TRY IT | Your copy of the listing should match it exactly, only without pictures.

GIVEN DATA |
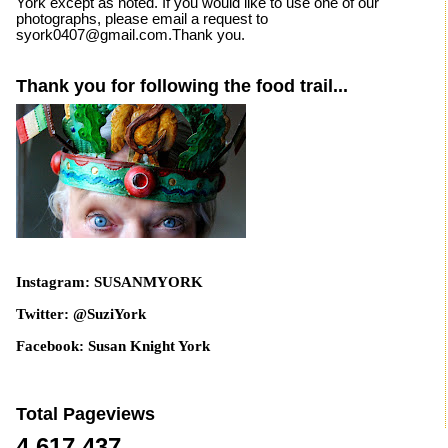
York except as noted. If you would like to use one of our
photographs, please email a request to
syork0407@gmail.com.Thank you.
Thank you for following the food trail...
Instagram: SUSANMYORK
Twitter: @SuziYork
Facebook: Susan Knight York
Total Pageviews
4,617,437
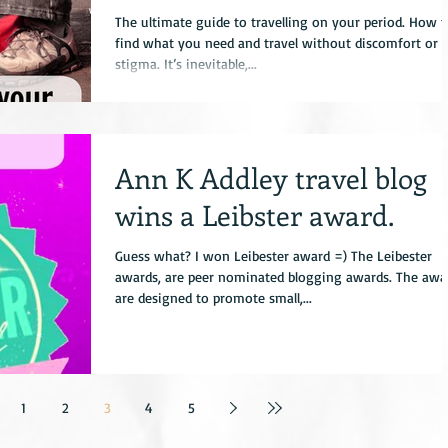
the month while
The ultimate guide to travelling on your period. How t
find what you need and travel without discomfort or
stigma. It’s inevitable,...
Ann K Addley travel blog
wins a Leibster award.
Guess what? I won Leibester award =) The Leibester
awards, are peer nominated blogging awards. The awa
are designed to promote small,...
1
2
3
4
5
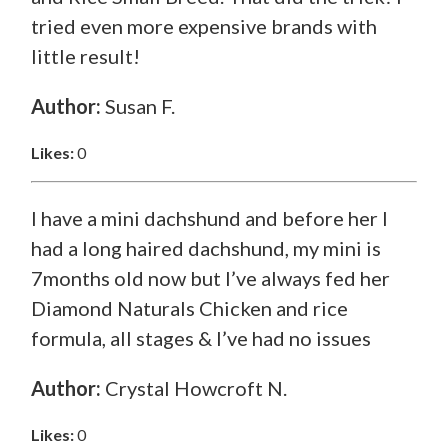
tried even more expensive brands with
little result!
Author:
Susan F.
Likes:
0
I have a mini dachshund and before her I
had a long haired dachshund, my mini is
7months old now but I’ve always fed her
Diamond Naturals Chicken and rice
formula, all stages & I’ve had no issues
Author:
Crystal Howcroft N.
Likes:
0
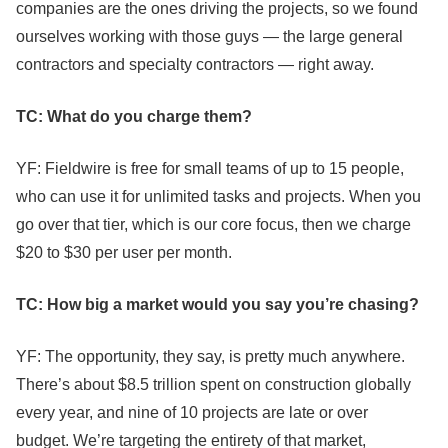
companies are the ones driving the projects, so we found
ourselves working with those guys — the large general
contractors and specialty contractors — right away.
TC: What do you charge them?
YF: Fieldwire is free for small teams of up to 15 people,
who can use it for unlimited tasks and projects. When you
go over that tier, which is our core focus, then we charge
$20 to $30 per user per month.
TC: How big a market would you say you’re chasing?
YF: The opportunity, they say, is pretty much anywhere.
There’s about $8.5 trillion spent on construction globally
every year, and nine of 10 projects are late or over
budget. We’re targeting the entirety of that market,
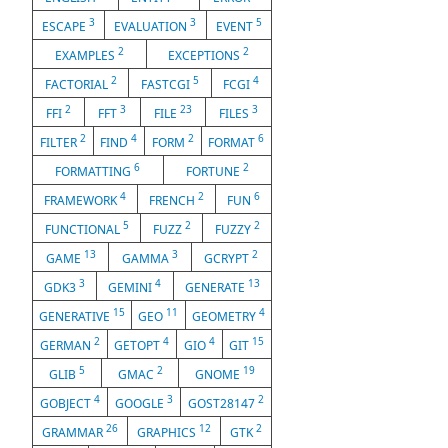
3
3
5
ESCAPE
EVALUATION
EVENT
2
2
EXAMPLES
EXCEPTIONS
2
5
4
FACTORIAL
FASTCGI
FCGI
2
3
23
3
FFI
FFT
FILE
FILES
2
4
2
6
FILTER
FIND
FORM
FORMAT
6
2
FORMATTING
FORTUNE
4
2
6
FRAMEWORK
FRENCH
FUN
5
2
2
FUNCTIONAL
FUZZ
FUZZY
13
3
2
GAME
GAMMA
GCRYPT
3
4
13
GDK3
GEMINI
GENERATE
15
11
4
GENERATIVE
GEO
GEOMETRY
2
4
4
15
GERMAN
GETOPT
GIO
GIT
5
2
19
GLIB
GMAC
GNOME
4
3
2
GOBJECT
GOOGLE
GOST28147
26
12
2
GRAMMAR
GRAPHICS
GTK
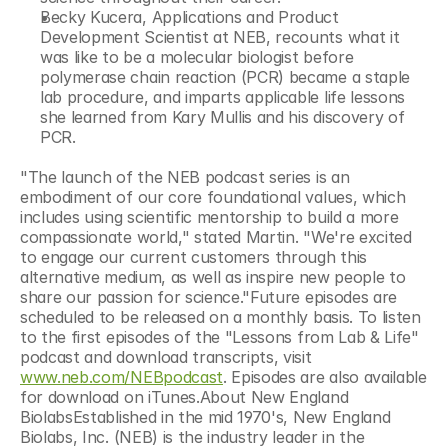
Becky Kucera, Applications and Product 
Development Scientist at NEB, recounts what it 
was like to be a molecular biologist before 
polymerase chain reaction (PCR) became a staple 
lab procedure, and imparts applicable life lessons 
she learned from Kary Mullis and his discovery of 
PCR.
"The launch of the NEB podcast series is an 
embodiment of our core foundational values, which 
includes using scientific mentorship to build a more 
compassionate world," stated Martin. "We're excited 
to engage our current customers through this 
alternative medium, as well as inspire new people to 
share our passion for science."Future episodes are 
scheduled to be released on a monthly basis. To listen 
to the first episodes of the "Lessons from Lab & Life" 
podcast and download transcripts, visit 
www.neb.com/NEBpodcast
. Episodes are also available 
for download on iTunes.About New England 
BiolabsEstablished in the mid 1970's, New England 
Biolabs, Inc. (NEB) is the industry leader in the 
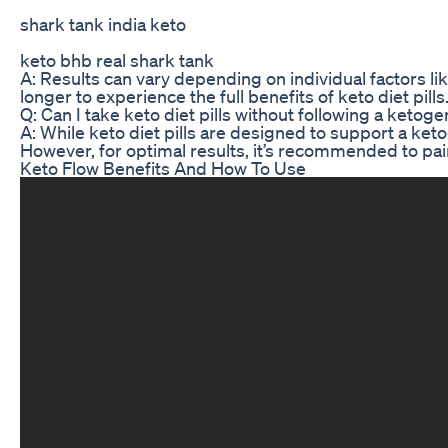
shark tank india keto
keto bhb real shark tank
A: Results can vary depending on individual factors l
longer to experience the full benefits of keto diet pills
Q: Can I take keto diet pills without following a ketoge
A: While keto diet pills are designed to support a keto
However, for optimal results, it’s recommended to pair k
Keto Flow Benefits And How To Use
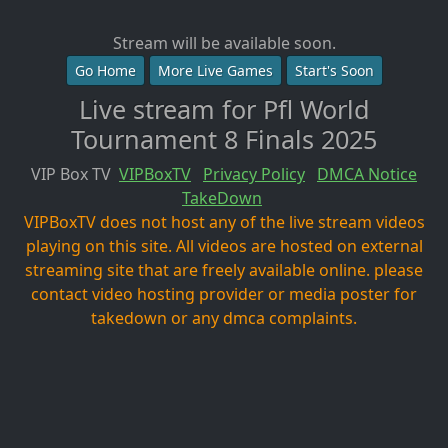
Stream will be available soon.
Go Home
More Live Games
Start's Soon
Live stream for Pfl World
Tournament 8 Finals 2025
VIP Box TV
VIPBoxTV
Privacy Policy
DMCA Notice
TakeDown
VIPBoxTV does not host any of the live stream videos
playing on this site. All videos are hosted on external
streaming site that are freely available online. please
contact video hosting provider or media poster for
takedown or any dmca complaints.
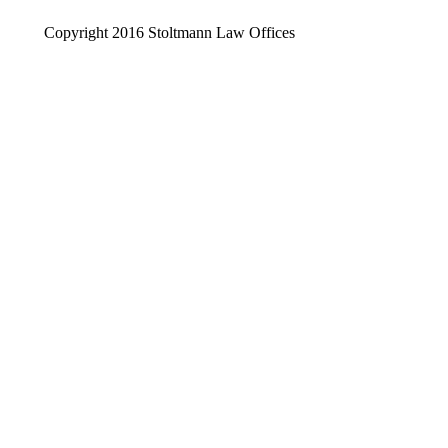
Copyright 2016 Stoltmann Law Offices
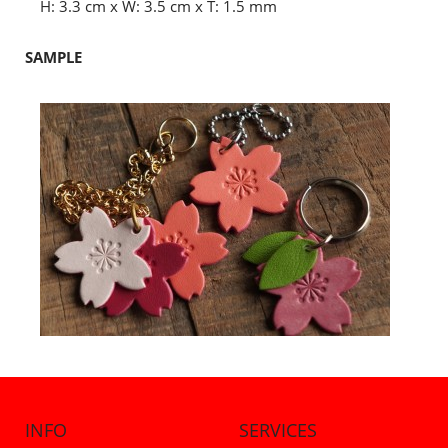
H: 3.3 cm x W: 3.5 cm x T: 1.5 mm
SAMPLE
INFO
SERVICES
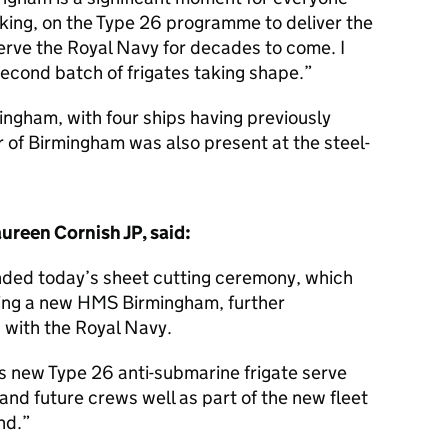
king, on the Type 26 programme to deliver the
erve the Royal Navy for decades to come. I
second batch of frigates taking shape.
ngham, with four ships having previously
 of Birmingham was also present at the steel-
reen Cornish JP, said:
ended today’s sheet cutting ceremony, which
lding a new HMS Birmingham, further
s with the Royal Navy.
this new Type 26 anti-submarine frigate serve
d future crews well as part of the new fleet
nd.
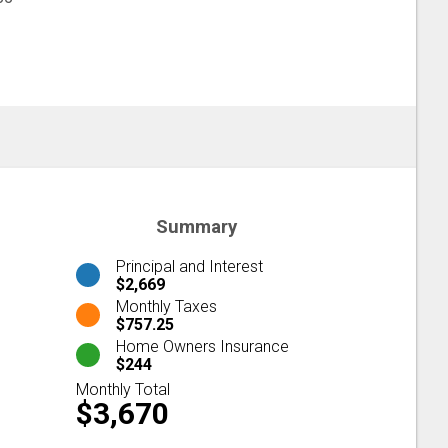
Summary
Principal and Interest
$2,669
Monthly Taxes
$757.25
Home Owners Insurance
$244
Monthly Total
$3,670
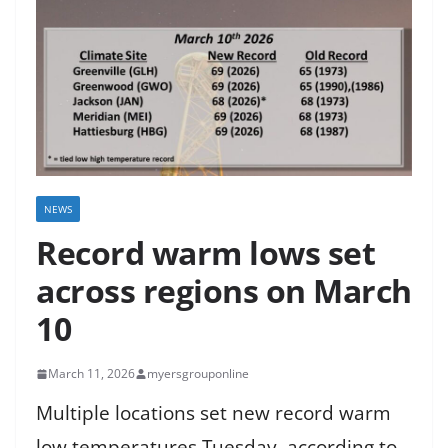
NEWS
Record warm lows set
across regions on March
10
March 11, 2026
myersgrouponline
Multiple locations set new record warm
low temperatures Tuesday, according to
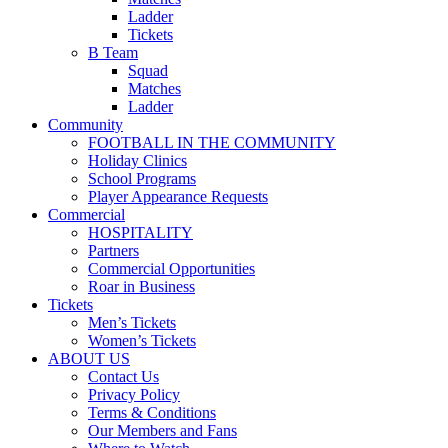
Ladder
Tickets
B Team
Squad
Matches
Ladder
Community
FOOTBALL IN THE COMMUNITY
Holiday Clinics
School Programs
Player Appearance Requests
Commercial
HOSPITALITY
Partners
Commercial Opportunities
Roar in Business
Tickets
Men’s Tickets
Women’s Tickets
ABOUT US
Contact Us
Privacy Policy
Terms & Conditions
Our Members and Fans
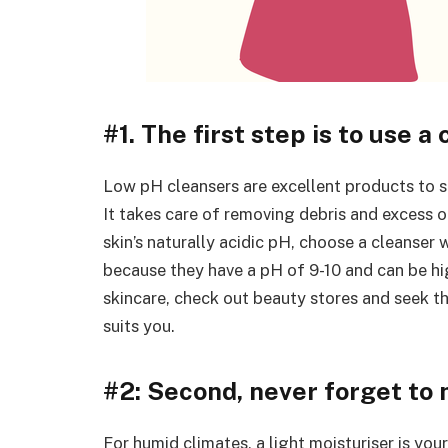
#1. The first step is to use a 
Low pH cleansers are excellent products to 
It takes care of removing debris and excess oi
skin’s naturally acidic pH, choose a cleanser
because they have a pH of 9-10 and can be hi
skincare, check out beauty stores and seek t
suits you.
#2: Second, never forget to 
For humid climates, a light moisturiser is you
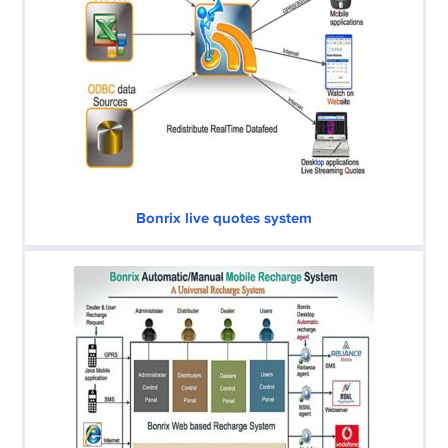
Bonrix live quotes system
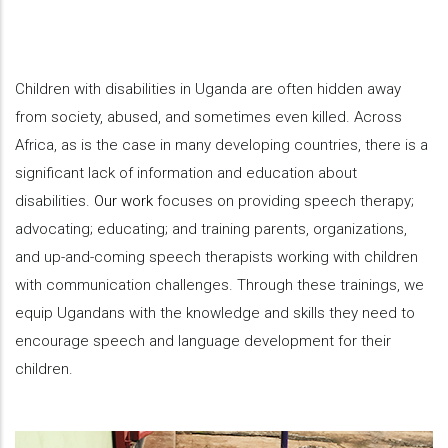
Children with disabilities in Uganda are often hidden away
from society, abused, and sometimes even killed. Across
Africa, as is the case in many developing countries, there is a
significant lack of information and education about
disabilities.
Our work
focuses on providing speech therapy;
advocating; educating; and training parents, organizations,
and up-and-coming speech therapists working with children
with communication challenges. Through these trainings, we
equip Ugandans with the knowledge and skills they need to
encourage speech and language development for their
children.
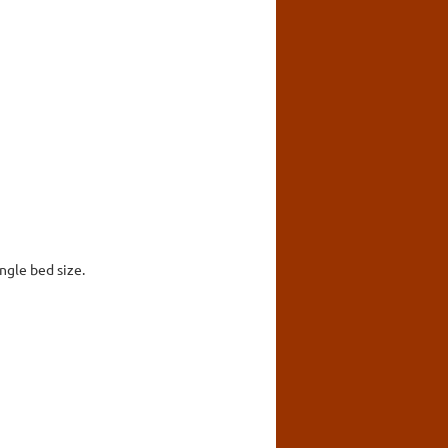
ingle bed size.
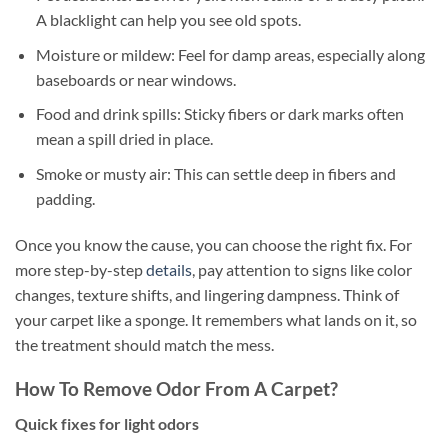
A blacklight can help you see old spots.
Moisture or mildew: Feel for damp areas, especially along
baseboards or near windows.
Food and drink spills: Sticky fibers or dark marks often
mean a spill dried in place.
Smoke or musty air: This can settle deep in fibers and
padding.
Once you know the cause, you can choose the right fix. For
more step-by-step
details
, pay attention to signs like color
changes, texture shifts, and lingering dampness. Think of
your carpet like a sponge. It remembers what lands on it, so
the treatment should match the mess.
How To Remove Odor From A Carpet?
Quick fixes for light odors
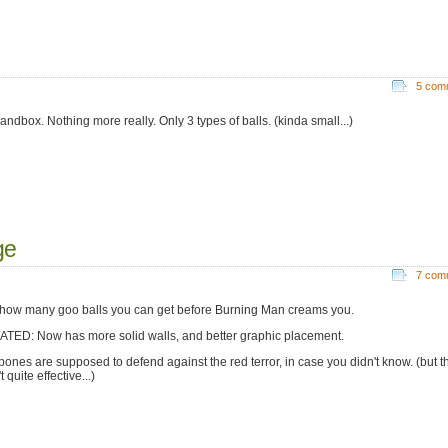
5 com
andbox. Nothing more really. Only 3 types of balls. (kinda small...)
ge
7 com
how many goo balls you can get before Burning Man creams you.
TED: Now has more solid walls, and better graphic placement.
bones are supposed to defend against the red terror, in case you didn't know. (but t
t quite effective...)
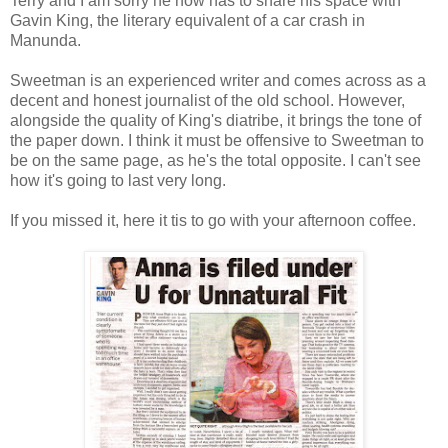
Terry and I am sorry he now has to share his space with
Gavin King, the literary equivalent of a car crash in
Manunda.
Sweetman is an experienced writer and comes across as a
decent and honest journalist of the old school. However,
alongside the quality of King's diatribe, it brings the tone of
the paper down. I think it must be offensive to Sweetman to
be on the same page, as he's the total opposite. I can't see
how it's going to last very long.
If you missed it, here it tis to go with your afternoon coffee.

TASK OUTPUT |
York except as noted. If you would like to use one of our
photographs, please email a request to
syork0407@gmail.com.Thank you.
Thank you for following the food trail...
Instagram: SUSANMYORK
Twitter: @SuziYork
Facebook: Susan Knight York
Total Pageviews
4,617,437
the month while
The ultimate guide to travelling on your period. How t
find what you need and travel without discomfort or
stigma. It’s inevitable,...
Ann K Addley travel blog
wins a Leibster award.
Guess what? I won Leibester award =) The Leibester
awards, are peer nominated blogging awards. The awa
are designed to promote small,...
1
2
3
4
5
tried even more expensive brands with
little result!
Author:
Susan F.
Likes:
0
I have a mini dachshund and before her I
had a long haired dachshund, my mini is
7months old now but I’ve always fed her
Diamond Naturals Chicken and rice
formula, all stages & I’ve had no issues
Author:
Crystal Howcroft N.
Likes:
0
companies are the ones driving the projects, so we found
ourselves working with those guys — the large general
contractors and specialty contractors — right away.
TC: What do you charge them?
YF: Fieldwire is free for small teams of up to 15 people,
who can use it for unlimited tasks and projects. When you
go over that tier, which is our core focus, then we charge
$20 to $30 per user per month.
TC: How big a market would you say you’re chasing?
YF: The opportunity, they say, is pretty much anywhere.
There’s about $8.5 trillion spent on construction globally
every year, and nine of 10 projects are late or over
budget. We’re targeting the entirety of that market,
3
3
5
ESCAPE
EVALUATION
EVENT
2
2
EXAMPLES
EXCEPTIONS
2
5
4
FACTORIAL
FASTCGI
FCGI
2
3
23
3
FFI
FFT
FILE
FILES
2
4
2
6
FILTER
FIND
FORM
FORMAT
6
2
FORMATTING
FORTUNE
4
2
6
FRAMEWORK
FRENCH
FUN
5
2
2
FUNCTIONAL
FUZZ
FUZZY
13
3
2
GAME
GAMMA
GCRYPT
3
4
13
GDK3
GEMINI
GENERATE
15
11
4
GENERATIVE
GEO
GEOMETRY
2
4
4
15
GERMAN
GETOPT
GIO
GIT
5
2
19
GLIB
GMAC
GNOME
4
3
2
GOBJECT
GOOGLE
GOST28147
26
12
2
GRAMMAR
GRAPHICS
GTK
Becky Kucera, Applications and Product 
Development Scientist at NEB, recounts what it 
was like to be a molecular biologist before 
polymerase chain reaction (PCR) became a staple 
lab procedure, and imparts applicable life lessons 
she learned from Kary Mullis and his discovery of 
PCR.
"The launch of the NEB podcast series is an 
embodiment of our core foundational values, which 
includes using scientific mentorship to build a more 
compassionate world," stated Martin. "We're excited 
to engage our current customers through this 
alternative medium, as well as inspire new people to 
share our passion for science."Future episodes are 
scheduled to be released on a monthly basis. To listen 
to the first episodes of the "Lessons from Lab & Life" 
podcast and download transcripts, visit 
www.neb.com/NEBpodcast
. Episodes are also available 
for download on iTunes.About New England 
BiolabsEstablished in the mid 1970's, New England 
Biolabs, Inc. (NEB) is the industry leader in the 
shark tank india keto
keto bhb real shark tank
A: Results can vary depending on individual factors l
longer to experience the full benefits of keto diet pills
Q: Can I take keto diet pills without following a ketoge
A: While keto diet pills are designed to support a keto
However, for optimal results, it’s recommended to pair k
Keto Flow Benefits And How To Use
Stream will be available soon.
Go Home
More Live Games
Start's Soon
Live stream for Pfl World
Tournament 8 Finals 2025
VIP Box TV
VIPBoxTV
Privacy Policy
DMCA Notice
TakeDown
VIPBoxTV does not host any of the live stream videos
playing on this site. All videos are hosted on external
streaming site that are freely available online. please
contact video hosting provider or media poster for
takedown or any dmca complaints.
Copyright 2016 Stoltmann Law Offices
H: 3.3 cm x W: 3.5 cm x T: 1.5 mm
SAMPLE
INFO
SERVICES
king, on the Type 26 programme to deliver the
erve the Royal Navy for decades to come. I
second batch of frigates taking shape.
ngham, with four ships having previously
 of Birmingham was also present at the steel-
reen Cornish JP, said:
ended today’s sheet cutting ceremony, which
lding a new HMS Birmingham, further
s with the Royal Navy.
this new Type 26 anti-submarine frigate serve
d future crews well as part of the new fleet
nd.
Summary
Principal and Interest
$2,669
Monthly Taxes
$757.25
Home Owners Insurance
$244
Monthly Total
$3,670
NEWS
Record warm lows set
across regions on March
10
March 11, 2026
myersgrouponline
Multiple locations set new record warm
low temperatures Tuesday, according to
Ladder
Tickets
B Team
Squad
Matches
Ladder
Community
FOOTBALL IN THE COMMUNITY
Holiday Clinics
School Programs
Player Appearance Requests
Commercial
HOSPITALITY
Partners
Commercial Opportunities
Roar in Business
Tickets
Men’s Tickets
Women’s Tickets
ABOUT US
Contact Us
Privacy Policy
Terms & Conditions
Our Members and Fans
#1. The first step is to use a 
Low pH cleansers are excellent products to 
It takes care of removing debris and excess oi
skin’s naturally acidic pH, choose a cleanser
because they have a pH of 9-10 and can be hi
skincare, check out beauty stores and seek t
suits you.
#2: Second, never forget to 
For humid climates, a light moisturiser is you
Bonrix live quotes system
Children with disabilities in Uganda are often hidden away
from society, abused, and sometimes even killed. Across
Africa, as is the case in many developing countries, there is a
significant lack of information and education about
disabilities.
Our work
focuses on providing speech therapy;
advocating; educating; and training parents, organizations,
and up-and-coming speech therapists working with children
with communication challenges. Through these trainings, we
equip Ugandans with the knowledge and skills they need to
encourage speech and language development for their
children.
ingle bed size.
A blacklight can help you see old spots.
Moisture or mildew: Feel for damp areas, especially along
baseboards or near windows.
Food and drink spills: Sticky fibers or dark marks often
mean a spill dried in place.
Smoke or musty air: This can settle deep in fibers and
padding.
Once you know the cause, you can choose the right fix. For
more step-by-step
details
, pay attention to signs like color
changes, texture shifts, and lingering dampness. Think of
your carpet like a sponge. It remembers what lands on it, so
the treatment should match the mess.
How To Remove Odor From A Carpet?
Quick fixes for light odors
5 com
andbox. Nothing more really. Only 3 types of balls. (kinda small...)
ge
7 com
how many goo balls you can get before Burning Man creams you.
TED: Now has more solid walls, and better graphic placement.
bones are supposed to defend against the red terror, in case you didn't know. (but t
t quite effective...)
Terry and I am sorry he now has to share his space with
Gavin King, the literary equivalent of a car crash in
Manunda.
Sweetman is an experienced writer and comes across as a
decent and honest journalist of the old school. However,
alongside the quality of King's diatribe, it brings the tone of
the paper down. I think it must be offensive to Sweetman to
be on the same page, as he's the total opposite. I can't see
how it's going to last very long.
If you missed it, here it tis to go with your afternoon coffee.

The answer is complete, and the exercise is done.